# Applied Data Analysis Project
**Team**: ToeStewBrr - Alexander Sternfeld, Marguerite Thery, Antoine Bonnet, Hugo Bordereaux

**Dataset**: CMU Movie Summary Corpus

## Textual Analysis

In this part, we tried to analyse the plot summaries to detect movies that depict a relationship, in another way than with coreNLP. The idea is to score each summary based on semantic proximity with words that we think are related to relationships and find a threshold that discards every film that does not involve two characters in love.

**Overview**:
* 1. [Removing stopwords](#Section_1)
* 2. [Semantic scoring](#Section_2)
* 3. [Love words extraction](#Section_3)
* 4. [Next steps](#Section_4)
    - 4.1 [Reference vector](#Section_4.1)
    - 4.2 [Threshold](#Section_4.2)

In [None]:
from load_data import *
from coreNLP_analysis import *
from textual_analysis import *
import spacy

#Load Natural Language Tool Kit (NLTK)
nltk.download('stopwords')
nltk.download('punkt')

#Load the spacy model for the semantic analysis
nlp_spacy = spacy.load("en_core_web_lg")

download_data()
plot_df = load_plot_df()
movie_df = load_movie_df()

### 1. Removing stopwords

A stop word is a frequently used term that a search engine has been configured to ignore, both while indexing entries for searching and when retrieving them as the result of a search query. Examples of stop words include "the," "a," "an," and "in."
We don't want these terms to take up any unnecessary storage space or processing time in our database. By keeping a record of the terms you believe to be stop words, we may easily eliminate them for this reason.

In [None]:
#copy the plot_df to a new dataframe
plot_df_removed = plot_df.copy()
#Remove stopwords from the summaries
plot_df_removed['Summary'] = plot_df['Summary'].apply(remove_stopwords)

### 2. Semantic scoring

The semantic scoring is based on spaCy (ADD DESCRIPTION). Similarity is determined based on word vectors that are generated thanks to the Word2vec technique. We then look at the distance between the vectors to assess on the similarity between words. Vectors can represent a word only but also a text in general.

In [None]:
#The reference word is the word that we want to find the similarity with
words = nlp("love")

#Create a column with the similarity score of the summaries to each word in words
for word in words:
        #add empty column
        plot_df_removed[word.text] = np.nan
        #filling it with the corresponding similarity score
        plot_df_removed[word.text] = plot_df_removed['Summary'].apply(lambda x: nlp(' '.join(x)).similarity(words))

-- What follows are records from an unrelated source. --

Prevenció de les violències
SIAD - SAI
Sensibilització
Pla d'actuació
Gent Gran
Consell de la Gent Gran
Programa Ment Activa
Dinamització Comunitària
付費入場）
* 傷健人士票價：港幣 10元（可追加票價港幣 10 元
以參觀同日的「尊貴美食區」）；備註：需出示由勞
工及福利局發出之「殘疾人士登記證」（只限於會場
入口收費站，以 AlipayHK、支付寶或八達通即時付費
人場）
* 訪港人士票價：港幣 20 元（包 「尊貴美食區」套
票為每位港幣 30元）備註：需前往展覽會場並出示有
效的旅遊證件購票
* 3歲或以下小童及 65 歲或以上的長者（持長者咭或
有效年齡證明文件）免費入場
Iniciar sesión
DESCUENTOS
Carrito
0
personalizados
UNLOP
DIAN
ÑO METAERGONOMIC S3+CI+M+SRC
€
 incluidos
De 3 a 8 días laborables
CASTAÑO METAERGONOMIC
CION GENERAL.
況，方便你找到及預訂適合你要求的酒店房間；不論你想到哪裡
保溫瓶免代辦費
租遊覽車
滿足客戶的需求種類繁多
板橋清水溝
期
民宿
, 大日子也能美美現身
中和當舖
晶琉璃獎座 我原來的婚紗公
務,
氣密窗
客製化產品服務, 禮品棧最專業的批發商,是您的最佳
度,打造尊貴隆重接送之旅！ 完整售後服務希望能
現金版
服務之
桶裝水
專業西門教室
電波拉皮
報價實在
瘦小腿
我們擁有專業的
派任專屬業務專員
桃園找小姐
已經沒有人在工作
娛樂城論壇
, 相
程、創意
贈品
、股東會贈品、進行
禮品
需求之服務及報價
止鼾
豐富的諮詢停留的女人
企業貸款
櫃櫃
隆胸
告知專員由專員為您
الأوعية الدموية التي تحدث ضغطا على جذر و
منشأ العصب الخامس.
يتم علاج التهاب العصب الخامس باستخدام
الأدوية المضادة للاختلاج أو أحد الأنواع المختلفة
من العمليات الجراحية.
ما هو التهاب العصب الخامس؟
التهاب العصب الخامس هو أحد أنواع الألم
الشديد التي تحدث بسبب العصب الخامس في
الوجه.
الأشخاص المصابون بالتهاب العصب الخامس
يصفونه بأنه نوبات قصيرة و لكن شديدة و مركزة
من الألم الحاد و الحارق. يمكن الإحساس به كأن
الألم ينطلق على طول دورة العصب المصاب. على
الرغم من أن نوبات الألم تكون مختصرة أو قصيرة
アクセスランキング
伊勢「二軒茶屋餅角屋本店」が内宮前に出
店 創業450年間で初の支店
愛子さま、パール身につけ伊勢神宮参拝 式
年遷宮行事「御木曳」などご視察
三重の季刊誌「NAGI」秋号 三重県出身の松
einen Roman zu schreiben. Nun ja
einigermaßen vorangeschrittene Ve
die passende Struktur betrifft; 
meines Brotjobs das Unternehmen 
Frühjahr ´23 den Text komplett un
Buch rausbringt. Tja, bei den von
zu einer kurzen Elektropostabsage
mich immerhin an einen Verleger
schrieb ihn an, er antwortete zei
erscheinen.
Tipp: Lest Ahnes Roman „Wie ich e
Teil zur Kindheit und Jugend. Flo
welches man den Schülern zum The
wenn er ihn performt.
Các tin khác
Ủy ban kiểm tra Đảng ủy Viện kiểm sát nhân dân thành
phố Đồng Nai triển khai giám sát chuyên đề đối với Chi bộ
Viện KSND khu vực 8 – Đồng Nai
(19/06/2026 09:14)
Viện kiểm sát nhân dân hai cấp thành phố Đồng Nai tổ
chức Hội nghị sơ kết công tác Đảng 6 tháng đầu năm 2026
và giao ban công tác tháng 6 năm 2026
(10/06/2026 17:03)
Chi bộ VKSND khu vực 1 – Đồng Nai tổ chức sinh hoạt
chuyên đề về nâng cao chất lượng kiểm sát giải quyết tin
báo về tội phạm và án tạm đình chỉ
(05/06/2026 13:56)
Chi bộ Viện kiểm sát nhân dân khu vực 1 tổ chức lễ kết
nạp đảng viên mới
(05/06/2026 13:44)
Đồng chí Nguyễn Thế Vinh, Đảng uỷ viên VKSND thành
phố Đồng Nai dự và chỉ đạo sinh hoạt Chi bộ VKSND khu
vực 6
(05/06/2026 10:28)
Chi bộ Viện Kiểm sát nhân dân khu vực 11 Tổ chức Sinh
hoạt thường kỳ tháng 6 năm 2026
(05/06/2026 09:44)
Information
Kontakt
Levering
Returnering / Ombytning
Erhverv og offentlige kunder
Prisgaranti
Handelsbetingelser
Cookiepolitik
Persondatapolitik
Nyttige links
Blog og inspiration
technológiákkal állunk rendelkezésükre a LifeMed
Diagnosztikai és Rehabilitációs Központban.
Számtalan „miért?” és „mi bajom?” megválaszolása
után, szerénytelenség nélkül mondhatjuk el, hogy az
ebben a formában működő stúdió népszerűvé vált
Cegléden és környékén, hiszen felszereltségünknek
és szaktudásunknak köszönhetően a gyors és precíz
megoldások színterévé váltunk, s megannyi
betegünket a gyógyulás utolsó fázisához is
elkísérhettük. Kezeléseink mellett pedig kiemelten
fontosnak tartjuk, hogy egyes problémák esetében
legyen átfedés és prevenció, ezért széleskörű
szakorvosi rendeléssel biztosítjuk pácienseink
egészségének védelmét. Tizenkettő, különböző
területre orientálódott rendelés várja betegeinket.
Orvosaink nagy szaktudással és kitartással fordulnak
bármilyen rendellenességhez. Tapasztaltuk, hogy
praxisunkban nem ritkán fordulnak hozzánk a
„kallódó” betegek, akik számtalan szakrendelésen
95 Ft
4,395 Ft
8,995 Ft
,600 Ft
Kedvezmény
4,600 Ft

#sort the dataframe by the similarity score
plot_df_removed.sort_values(by='love', ascending=False, inplace=True)
plot_df_removed.head()

In [None]:
plot_df_removed.head()

### 3. Love words extraction

This part's aim is to find the words in the summary that are love-related in case we need them later. They are extracted based on the same word2vec method by setting a threshold on the similarity they have with the word "love".

In [None]:
#extract love-related words from the summaries
def extract_love_words(text, words, threshold):
    love_words = []
    for word in words:
        love_words += [token.text for token in nlp(' '.join(text)) if token.similarity(word) > threshold]
    return love_words

#The threshold is the minimum similarity score to be considered a love-related word
love_threshold = 0.35

#Create a column with the love-related words in the summaries
plot_df_removed['love_words'] = np.nan
plot_df_removed['love_words'][:10] = plot_df_removed['Summary'][:10].apply(extract_love_words(words=words, threshold=0.35))

#sort love-related words by similarity to love
words = nlp("love")
for word in words:
    plot_df_removed['love_words'][:10] = plot_df_removed['love_words'][:10].apply(lambda x: sorted(x, key=lambda y: nlp(y).similarity(words)))


In [None]:
plot_df_removed.head()

### 4. Next Steps

We have 2 main problems with this approach:
- How shall we define the reference vector ?
- How is the threshold set ?

#### 4.1. Reference vector

The reference vector for now is just the semantic vector of the word "love". We have to implement a methodology that allows us to find the best reference vector. We have to find a way to define the reference vector in a way that it scores high all the summaries that depicts a relationship. To do this we are thinking of a Monte Carlo tree search approach and use the movies labeled as romantic by their genres as the target true positives.

#### 4.2. Threshold

Once we have a correct reference vector that scores the summaries as wanted, we need to find the best way to set the threshold splitting the movies that depicts a relation from the ones that don't. We are thinking of using an F1-scoring method to find it.